Let's investigate the processes involved in this relatively client request:
- Verify client identity
- Open x new client bank accounts
- Transfer funds from existing bank accounts to new bank accounts
- Close y old client bank accounts
- Update client and card holder details for MasterCard credit card
- Verify details and finalise client request
For a bank (and the branch officer), these processes should be relatively trivial and simple. Following Porter and Harmon (Harmon, 2007), these are core bank service processes. I had expected 30-45 minutes including a couple of signatures, a few mouse clicks, and maybe an internal phone call to a service desk. How could that result in three hours? These were the main process flaws:
- The poor customer service officer spent more time looking for the correct paper forms and subsequently printing these out for further processing. The bank has a comprehensive Intranet site providing access to all client request forms with an enormous tree folder structure, and she even tipped over the screen so I could have a look for the right place to find the form. All relevant forms for a account closure and account opening were located in completely different folders, completely detached from the actual client task. Furthermore, all forms were given long, cryptic names, which made the whole operation even more painful (who would have guessed that HD30 is the code for an account transfer request?).
- Lack of task and process orientation: the user interface on the service officer's screen was data-driven and not process-focused. For each step in the processes, she had to navigate through a hierarchy of different Intranet pages to find the right forms and data entry screens. Some of these screens (or web based wizards) were task oriented, but only at the most local level. One client request thus consisted of invoking six different wizards dispersed over three different application systems each with its own user interface, constraints, and terminology. I would recommend looking in to consolidating end-to-end business processes inside the same process engine operating on the same account data.
- Basic process tasks were delayed and not properly formalised. It is crucial for a bank to verify the identity of its clients to prevent fraud, also for people walking in from the street. Verifying the client's identity should this be a basic condition for proceeding with any further steps in the above processes. But only after 30 minutes spent on printing out five-six different request forms and allocating all of our bank accounts did the service officer actually ask for our driver's licenses in order to confirm that I was actually me. Now, what if I had forgotten my driver's license and I had to come by another day? That could have saved both her and I for 60 wasted minutes, although I fortunately had remembered my license. It is probably the most basic conditional task (or in BPMN terms: decision gateway) for all basic client processes. All requests demand confirming the correct identity. Move all conditional, security and identity related decision points to the earliest possible point in your banking process. It might sound like common sense, but with multiple entry points for invoking a client request (online, in person, phone call), it is crucial to use integrate all authentication in a uniform fashion across all business processes.

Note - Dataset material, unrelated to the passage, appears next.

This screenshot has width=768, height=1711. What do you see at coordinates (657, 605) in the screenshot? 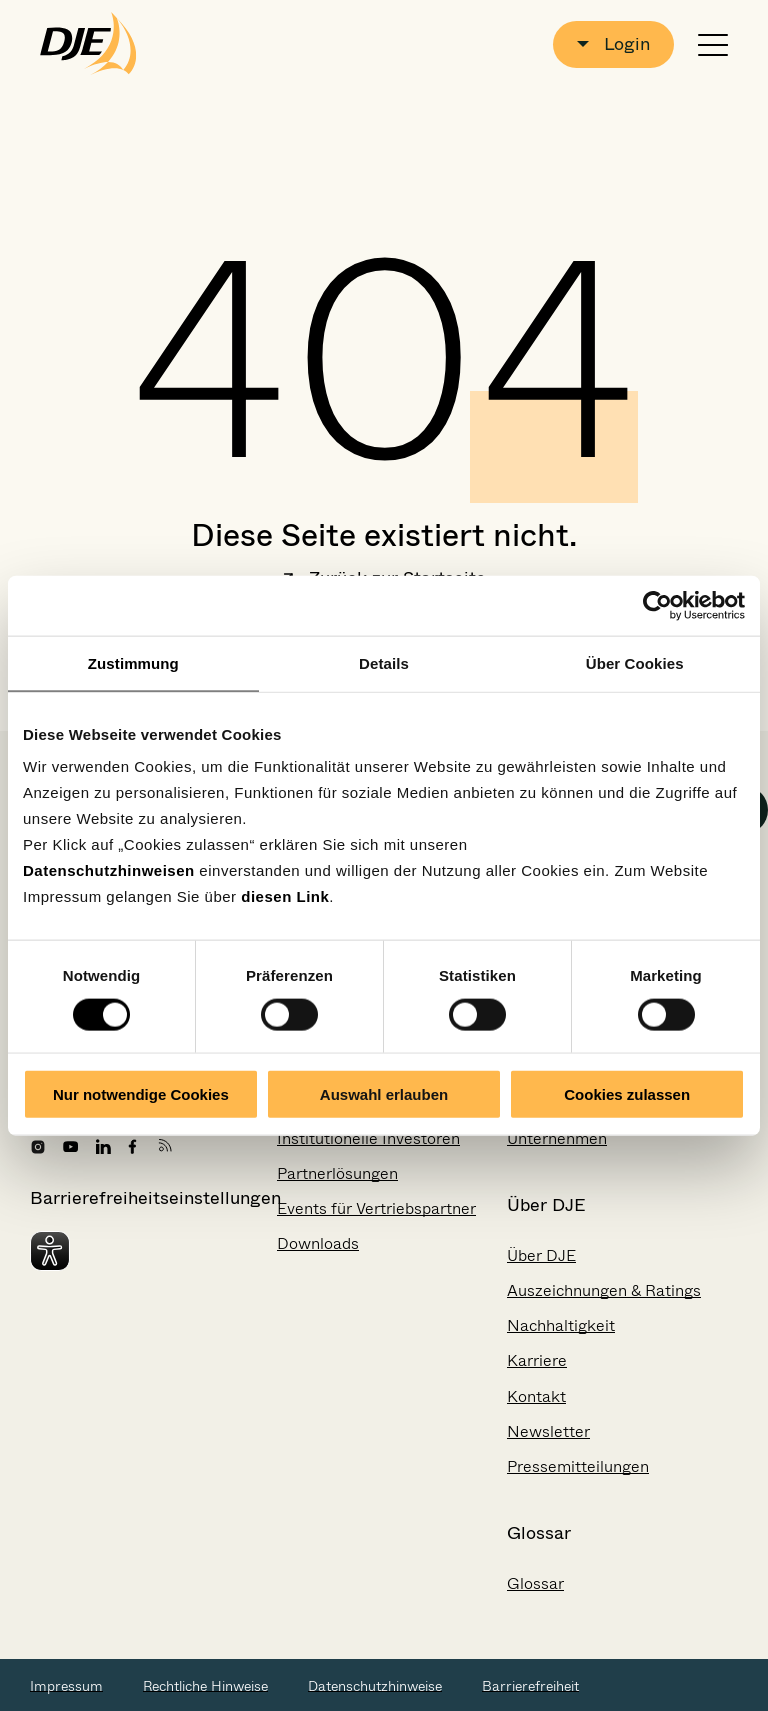 I see `[Cookiebot von Usercentrics - öffnet in einem neuen Fenster]` at bounding box center [657, 605].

- No visual graphic of process path and progress---neither for the service officer or client. A visual progress overview generally makes people more patient and clarifies the tasks at hand (imagine having a non-technical EPC or BPMN model of all of the above processes for the customer service officer to follow).
- No process Key Performance Indicators or client feedback integrated into the workflow. The friendly, but frustrated customer service officer could have ended the (albeit very lengthy) transfer process by asking me: how would you rate this transaction? Is there anything we can do better? Process improvement demands learning and systems feedback being fed back into the next process cycles. Only from incremental improvement cycles can significant process improvements be won (Seddon & Caulkin, 2007). This demands a balance between quantitative (e.g. processing time, number of mouse clicks, processing/systems exceptions) and qualitative process indicators (client satisfaction, that friendly smile on the face, welcoming clients in the branch, offering them a glass of water whilst the banking transaction is cooking) (Zokaei et al., 2010).

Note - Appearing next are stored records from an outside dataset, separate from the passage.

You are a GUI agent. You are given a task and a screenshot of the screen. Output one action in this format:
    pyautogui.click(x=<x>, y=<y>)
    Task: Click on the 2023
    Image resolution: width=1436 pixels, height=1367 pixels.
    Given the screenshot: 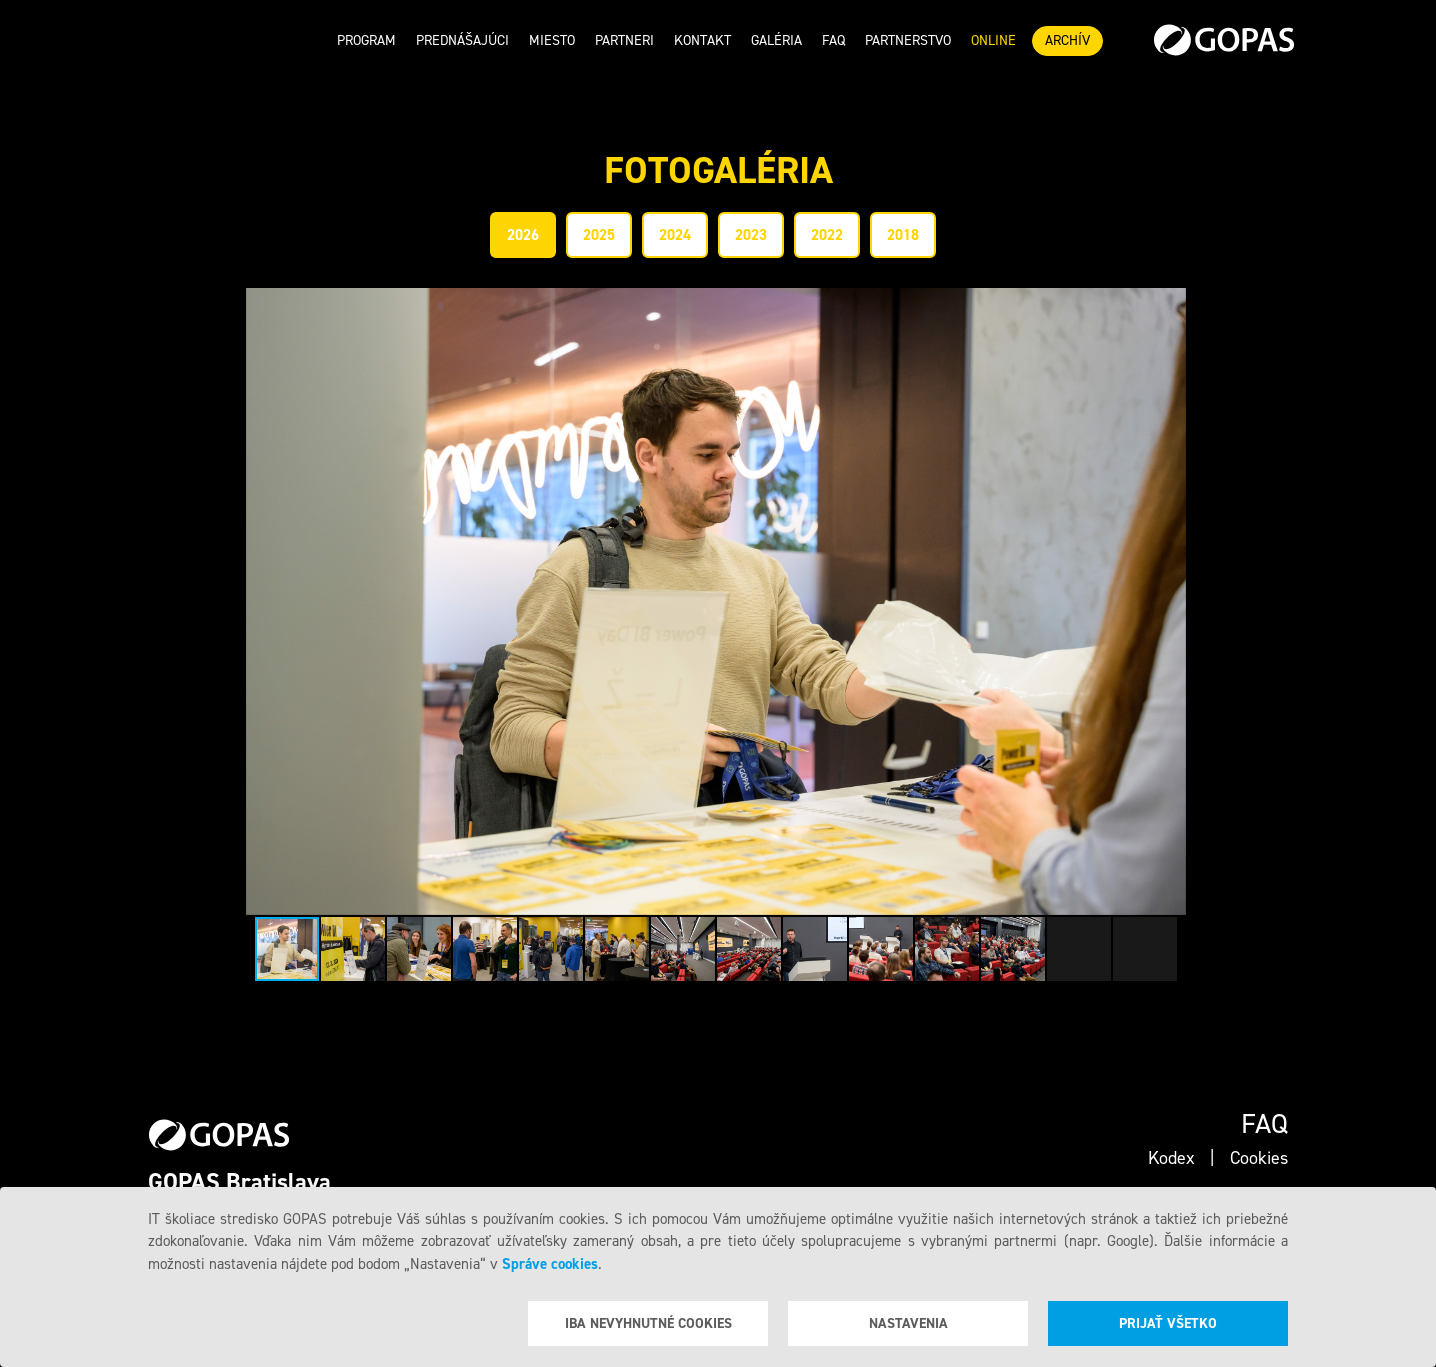 What is the action you would take?
    pyautogui.click(x=751, y=235)
    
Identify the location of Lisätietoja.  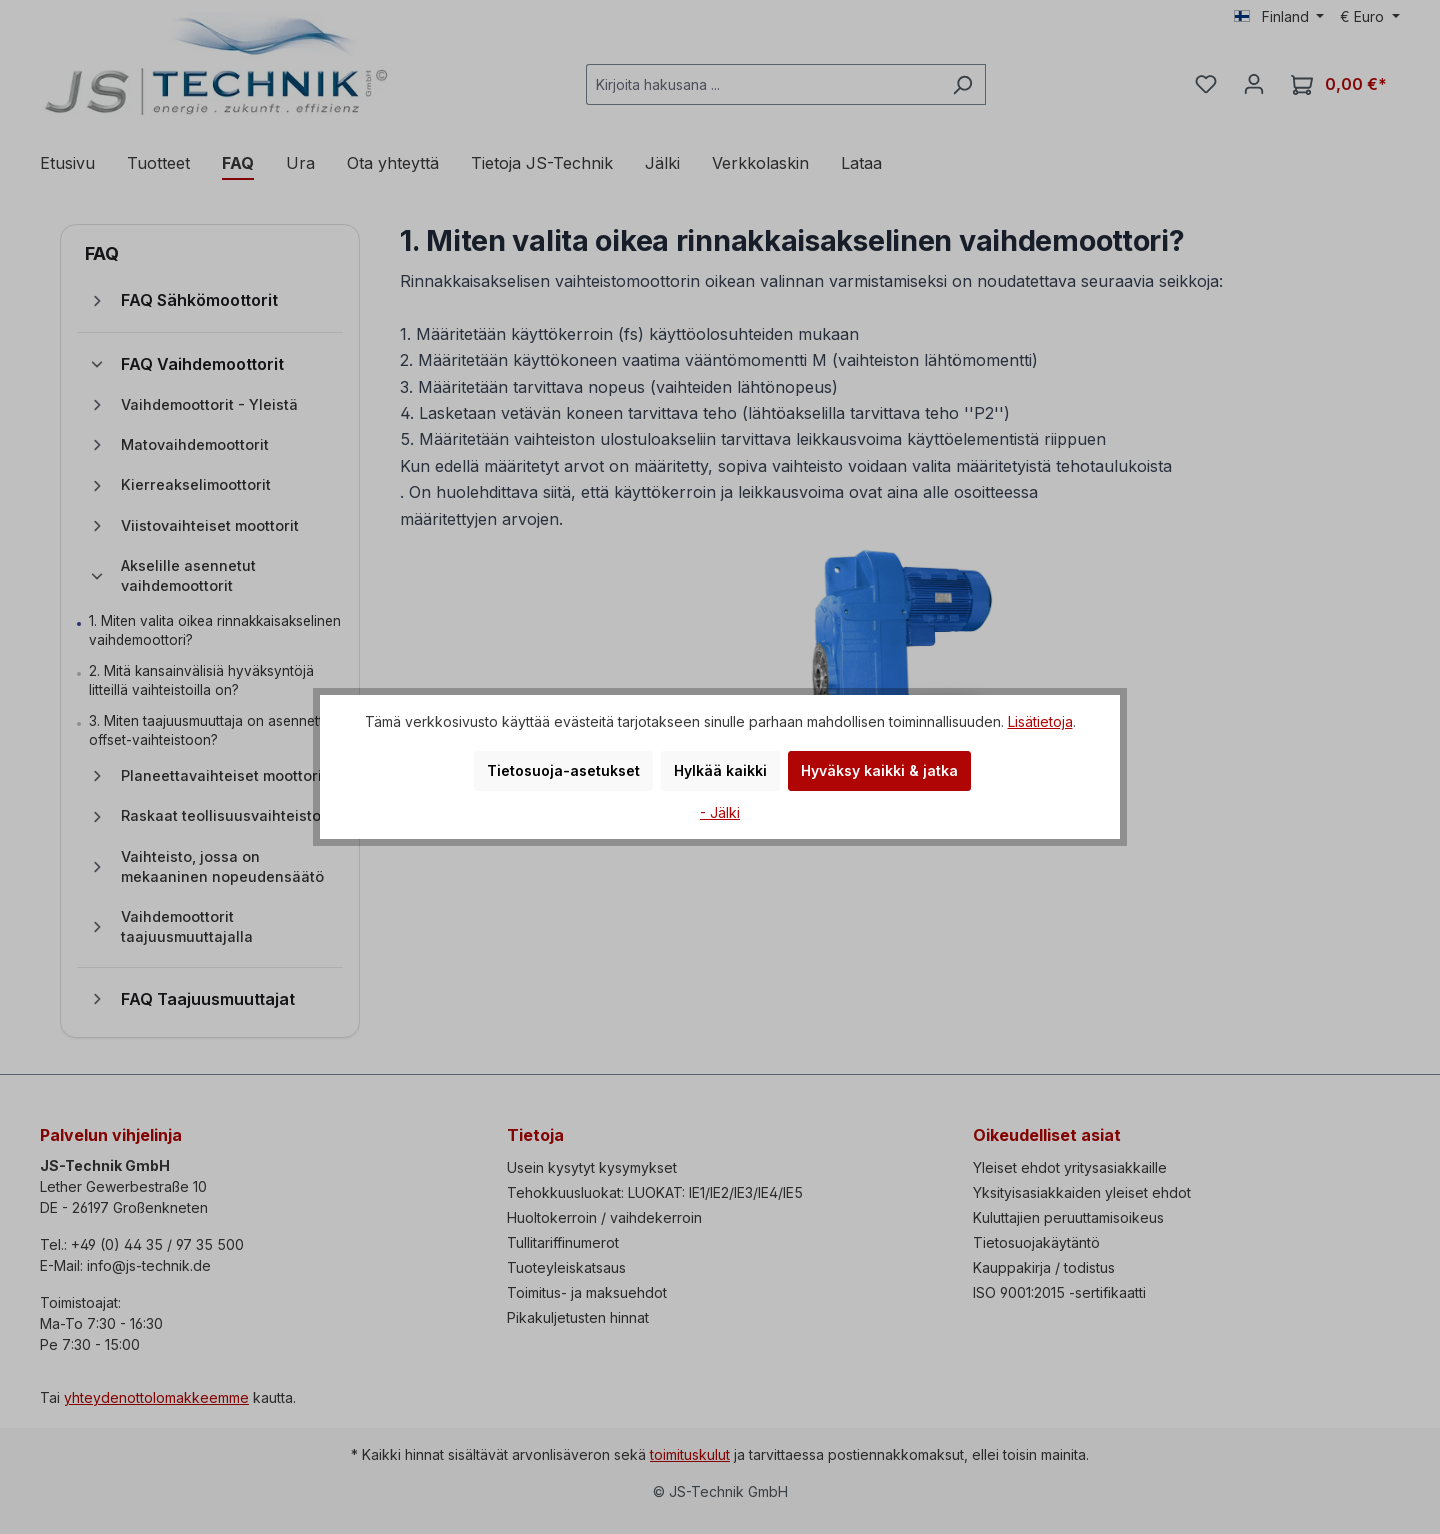 (1040, 721).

These recommendations and conclusions are by no means revolutionary or unique. The important difference is that ideas emerged from a---at least in the blueprints---simple visit to my local bank; a visit that in the end brought a lot of frustrations and ultimately improvement ideas on the table. With the billions of dollars each year spent on IT portfolio management and business analysis in the financial sector and a GFC finally returning to the historical wastelands of our capitalist society, one would assume that significant improvements---and (systems) learning---have been discovered. Paradoxically enough, the budgets are apparently still spent on building cluttered unintuitive user interfaces and manually integrating disparate data sources at the cost of redundancy, whilst ignoring the fundamental structure of systems learning and feedback.
References
Harmon, P. (2007), Busines Process Change, 2nd edn, Morgan Kaufmann Publishers.

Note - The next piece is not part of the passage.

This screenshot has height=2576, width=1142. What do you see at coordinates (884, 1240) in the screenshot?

Seddon, J. & Caulkin, S. (2007), `Systems thinking, lean production and action learning', Action Learning: Research and Practice 4(1), 9-24.
Zokaei, K., Elias, S., O'Donovan, B., Samuel, D., Evans, B. & Goodfellow, J. (2010), Lean and Systems Thinking in the Public Sector in Wales (Report for the Wales Audit Office), Technical report, Lean Enterprise Research Centre, Cardi Business School, Cardi , Wales, UK
I hope that some banks are smarter in their business thinking than your example!